KIT KITTREDGE: An American Girl DVD Review

     October 26, 2008

Reviewed by Sasha Tandlich

At the start of the film, when Kit walks onscreen in her signature hat, American Girl fans feel a giddy surge of anticipation. Luckily, the film matches, perhaps even exceeds, expectations, and it isn’t just because of the costuming.

Kit Kittredge, a film based on the American Girl doll of the same name, centers on nine-year-old Kit (Abigail Breslin), an ambitious girl who wants to be a published reporter. The film takes place in 1934, during the Great Depression. The family starts experiencing financial woes when Kit’s father (Chris O’Donnell) loses his job and is forced to leave to Chicago to find new work. As money gets tighter, Kit and her mother (Julia Ormond) must take in boarders, inviting in a cast of crazy characters. Trouble starts when a lockbox containing all the Kittredge’s money and the boarders’ prized possessions is stolen. The police are quick to blame Will (Max Thieriot), Kit’s new hobo friend. Kit refuses to believe that her friend was the thief and uses her reporting skills to try and discover who stole the money.

Kit Kittredge is American Girl’s first feature film (its other films were made-for-TV). I must admit I was wary when I heard about an American Girl theatrical release. However, the film completely surprised me. It was one of those rare children’s movies that adults can enjoy as well. The story was a bit predictable, but in a charming way. It seems new because it’s told from Kit’s perspective, giving it an innocent, childlike feel.

The film boasts a fantastic cast, led by Oscar-nominated Breslin. Breslin’s Kit is one of those children who think they can do absolutely anything. She faces many disappointments throughout the story, but it’s uplifting to see her bounce back with fierce determination. O’Donnell and Ormond play sweet, good-natured parents who support their daughter’s lofty goals. The boarders include Joan Cusack, Stanley Tucci, and Jane Krakowski. They play fun, but stereotypical characters (the eccentric librarian, the magician, and the dancer). Tucci and Krakowski do a good job, but Cusack’s librarian is a little too eccentric. I’m normally a fan, but she was just too over-the-top. Children, though, might find her exaggerated acting pretty amusing.

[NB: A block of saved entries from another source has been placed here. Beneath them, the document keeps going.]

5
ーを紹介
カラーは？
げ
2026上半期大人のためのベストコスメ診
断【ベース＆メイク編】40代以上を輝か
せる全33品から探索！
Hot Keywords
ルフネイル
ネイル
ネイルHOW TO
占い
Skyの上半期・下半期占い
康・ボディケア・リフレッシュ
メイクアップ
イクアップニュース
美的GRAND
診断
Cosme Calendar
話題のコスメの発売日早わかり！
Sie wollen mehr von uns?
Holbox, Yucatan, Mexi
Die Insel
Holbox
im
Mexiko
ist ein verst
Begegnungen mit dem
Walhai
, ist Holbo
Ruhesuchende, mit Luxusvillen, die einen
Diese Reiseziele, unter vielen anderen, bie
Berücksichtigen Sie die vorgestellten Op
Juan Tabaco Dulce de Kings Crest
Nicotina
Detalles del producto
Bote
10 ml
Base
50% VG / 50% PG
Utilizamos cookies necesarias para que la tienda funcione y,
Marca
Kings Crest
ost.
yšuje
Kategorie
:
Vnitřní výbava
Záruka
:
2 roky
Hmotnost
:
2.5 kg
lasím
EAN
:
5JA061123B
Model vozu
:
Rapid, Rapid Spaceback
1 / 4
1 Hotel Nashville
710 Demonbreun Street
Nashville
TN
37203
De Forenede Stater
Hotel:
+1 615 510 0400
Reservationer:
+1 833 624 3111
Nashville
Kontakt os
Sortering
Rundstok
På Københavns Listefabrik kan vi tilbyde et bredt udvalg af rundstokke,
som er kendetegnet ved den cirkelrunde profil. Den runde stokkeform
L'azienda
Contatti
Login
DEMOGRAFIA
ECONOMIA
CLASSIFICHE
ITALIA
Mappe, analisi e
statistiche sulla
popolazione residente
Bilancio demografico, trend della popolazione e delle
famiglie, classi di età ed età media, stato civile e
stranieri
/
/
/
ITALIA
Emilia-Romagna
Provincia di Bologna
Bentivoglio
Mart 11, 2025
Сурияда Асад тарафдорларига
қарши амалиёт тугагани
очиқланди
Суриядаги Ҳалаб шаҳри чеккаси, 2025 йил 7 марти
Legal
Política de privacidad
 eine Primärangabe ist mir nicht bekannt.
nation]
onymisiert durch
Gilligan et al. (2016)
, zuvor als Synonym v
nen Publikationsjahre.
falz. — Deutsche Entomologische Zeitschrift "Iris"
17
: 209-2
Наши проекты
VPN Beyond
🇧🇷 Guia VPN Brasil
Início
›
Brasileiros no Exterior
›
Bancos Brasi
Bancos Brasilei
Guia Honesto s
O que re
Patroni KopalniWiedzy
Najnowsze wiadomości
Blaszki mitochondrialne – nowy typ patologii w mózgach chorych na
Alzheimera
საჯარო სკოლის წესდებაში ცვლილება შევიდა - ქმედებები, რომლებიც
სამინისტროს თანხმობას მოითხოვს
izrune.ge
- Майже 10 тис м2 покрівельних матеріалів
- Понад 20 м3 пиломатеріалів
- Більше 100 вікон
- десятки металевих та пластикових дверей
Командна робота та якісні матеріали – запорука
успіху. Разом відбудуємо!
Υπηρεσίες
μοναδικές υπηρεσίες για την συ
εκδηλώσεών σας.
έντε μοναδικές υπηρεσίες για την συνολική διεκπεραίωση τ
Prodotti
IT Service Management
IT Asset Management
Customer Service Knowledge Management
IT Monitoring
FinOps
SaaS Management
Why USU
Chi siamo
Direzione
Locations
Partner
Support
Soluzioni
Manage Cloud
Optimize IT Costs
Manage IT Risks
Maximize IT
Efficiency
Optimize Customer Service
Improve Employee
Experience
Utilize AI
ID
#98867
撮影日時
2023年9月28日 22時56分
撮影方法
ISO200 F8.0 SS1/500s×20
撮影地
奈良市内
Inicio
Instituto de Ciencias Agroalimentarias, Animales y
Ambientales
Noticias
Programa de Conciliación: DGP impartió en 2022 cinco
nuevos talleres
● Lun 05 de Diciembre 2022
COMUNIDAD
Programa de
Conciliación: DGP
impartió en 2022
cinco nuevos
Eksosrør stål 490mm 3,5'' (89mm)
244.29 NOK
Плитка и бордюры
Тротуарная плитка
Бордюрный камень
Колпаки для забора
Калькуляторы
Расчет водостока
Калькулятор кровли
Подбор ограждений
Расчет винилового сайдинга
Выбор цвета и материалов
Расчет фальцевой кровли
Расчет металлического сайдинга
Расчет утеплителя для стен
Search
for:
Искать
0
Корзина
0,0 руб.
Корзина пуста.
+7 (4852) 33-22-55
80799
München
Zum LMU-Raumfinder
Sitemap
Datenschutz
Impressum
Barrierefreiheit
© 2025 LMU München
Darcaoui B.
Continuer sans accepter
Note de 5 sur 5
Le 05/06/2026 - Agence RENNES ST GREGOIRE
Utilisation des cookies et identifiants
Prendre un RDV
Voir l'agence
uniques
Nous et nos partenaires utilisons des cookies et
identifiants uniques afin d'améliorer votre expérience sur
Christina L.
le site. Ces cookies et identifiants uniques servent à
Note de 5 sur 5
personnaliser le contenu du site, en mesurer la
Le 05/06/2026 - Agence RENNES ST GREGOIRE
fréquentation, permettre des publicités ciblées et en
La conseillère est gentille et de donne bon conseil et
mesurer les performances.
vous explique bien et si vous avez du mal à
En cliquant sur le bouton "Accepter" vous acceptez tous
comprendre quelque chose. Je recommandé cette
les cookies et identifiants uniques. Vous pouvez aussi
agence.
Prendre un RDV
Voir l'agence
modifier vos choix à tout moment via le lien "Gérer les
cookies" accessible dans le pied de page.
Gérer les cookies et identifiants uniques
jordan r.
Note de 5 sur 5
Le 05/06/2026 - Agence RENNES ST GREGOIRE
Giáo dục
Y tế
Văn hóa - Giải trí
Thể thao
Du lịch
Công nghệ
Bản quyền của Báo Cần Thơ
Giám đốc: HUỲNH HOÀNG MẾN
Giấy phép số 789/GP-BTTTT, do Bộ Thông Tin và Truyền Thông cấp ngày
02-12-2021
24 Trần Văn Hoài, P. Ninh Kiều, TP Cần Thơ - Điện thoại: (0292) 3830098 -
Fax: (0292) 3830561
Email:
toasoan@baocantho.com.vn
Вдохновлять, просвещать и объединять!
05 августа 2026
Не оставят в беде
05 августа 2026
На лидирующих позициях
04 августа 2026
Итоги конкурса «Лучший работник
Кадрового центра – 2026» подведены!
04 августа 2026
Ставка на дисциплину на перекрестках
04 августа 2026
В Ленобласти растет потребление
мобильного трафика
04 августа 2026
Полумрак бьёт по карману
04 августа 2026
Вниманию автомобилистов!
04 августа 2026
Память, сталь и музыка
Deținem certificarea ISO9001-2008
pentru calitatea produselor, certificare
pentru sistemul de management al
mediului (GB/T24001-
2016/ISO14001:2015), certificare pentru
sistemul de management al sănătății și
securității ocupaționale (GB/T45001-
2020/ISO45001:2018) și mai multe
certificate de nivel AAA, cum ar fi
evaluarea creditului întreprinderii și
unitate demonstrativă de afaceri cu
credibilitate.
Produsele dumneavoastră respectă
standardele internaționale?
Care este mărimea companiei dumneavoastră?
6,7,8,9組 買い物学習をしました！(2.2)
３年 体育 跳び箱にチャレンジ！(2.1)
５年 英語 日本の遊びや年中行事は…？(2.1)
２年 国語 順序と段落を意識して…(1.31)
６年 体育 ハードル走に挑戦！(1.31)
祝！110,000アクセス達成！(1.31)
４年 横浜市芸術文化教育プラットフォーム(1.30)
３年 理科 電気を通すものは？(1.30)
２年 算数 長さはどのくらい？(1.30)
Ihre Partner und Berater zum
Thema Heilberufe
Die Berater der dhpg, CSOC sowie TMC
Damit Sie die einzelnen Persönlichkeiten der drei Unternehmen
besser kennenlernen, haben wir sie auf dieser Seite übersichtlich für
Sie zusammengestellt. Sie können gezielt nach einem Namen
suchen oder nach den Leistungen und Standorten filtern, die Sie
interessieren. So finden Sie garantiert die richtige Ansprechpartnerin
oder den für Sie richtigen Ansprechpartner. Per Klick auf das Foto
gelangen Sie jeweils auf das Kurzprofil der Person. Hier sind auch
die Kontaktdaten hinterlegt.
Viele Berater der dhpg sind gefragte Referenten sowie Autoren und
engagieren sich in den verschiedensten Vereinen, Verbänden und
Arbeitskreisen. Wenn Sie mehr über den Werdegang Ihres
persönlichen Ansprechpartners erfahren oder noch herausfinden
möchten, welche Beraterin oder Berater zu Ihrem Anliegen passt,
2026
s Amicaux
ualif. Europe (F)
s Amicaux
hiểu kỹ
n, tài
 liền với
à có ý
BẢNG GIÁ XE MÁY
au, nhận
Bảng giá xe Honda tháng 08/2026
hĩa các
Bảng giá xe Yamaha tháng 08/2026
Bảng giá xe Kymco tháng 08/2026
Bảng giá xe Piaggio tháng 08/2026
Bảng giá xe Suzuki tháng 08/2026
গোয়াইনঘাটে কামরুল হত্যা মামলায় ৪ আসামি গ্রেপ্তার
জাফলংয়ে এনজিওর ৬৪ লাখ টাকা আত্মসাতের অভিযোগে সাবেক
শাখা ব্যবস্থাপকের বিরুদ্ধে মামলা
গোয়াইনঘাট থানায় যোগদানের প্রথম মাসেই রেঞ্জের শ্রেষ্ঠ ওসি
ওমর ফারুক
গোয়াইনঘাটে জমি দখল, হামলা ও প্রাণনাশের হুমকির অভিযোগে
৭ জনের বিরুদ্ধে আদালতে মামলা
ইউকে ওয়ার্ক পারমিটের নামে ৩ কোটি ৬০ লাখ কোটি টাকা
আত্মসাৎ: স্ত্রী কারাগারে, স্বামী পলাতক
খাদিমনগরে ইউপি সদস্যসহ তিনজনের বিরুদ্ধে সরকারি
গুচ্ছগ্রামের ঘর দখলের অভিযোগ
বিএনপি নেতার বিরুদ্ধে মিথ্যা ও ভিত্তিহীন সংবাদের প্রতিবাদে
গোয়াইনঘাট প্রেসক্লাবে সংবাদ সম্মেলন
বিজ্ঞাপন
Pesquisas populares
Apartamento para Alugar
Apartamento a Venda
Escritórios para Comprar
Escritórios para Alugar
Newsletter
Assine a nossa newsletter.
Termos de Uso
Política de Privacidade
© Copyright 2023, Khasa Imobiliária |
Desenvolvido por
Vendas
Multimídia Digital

On the whole, the film was delightful and is a great movie for the family to watch together. The story is interesting and relevant today and is backed up by a solid cast of actors. It’s a good reminder of why we all fell in love with American Girl in the first place.

Special Features:

The DVD includes DVD-ROM PC Enhanced Features. Unfortunately for Mac users, the features are not compatible.